More than 600,000 Mississippians qualify for free legal help but there are not enough legal-aid attorneys. The Mississippi Access to Justice Commission works to provide legal help to Mississippians in civil cases. It could be child custody, guardianship or changing the name on a birth certificate. Hinds County Chancery Court Judge Denise Owens.
"Older people find out the name on the birth certificate isn't the name they've been using and it can be an "E" at the end versus an "L." Well, they can't access their social security, their medicare anything of that nature," said Owens.
Some cases require an attorney, others the judge says can be handled by the individual. Access to Justice partners with agencies and private lawyers to provide legal advice and offer clinics. They're hosting a summit to celebrate their 10th anniversary and devise more ways to help residents. They have an interactive website where people can find forms for civil cases and they're working on a mobile app. Judge Owens says they want to partner with telemedicine providers.

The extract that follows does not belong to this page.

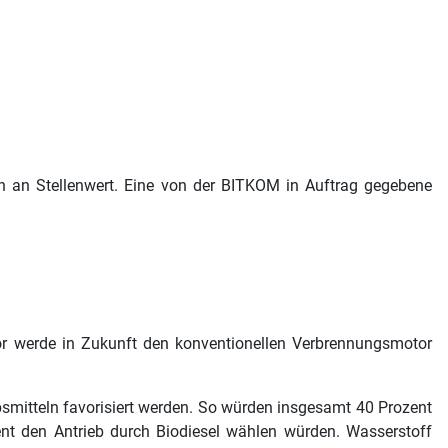
n an Stellenwert. Eine von der BITKOM in Auftrag gegebene
tor werde in Zukunft den konventionellen Verbrennungsmotor
bsmitteln favorisiert werden. So würden insgesamt 40 Prozent
ent den Antrieb durch Biodiesel wählen würden. Wasserstoff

"I mean because it makes sense. We can use that same technology, those same resources and serve not only their medical needs but their legal needs as well," said Owens.
Lisa Foster, is here from the U.S. Department of Justice to talk about federal resources like victim assistance funds to pay attorneys.
"One thing we know, research tells us the single most important thing you can do for a victim of domestic violence is get her a lawyer," said Foster.
Members of Access to Justice say they're also working on a legal-aid program for veterans.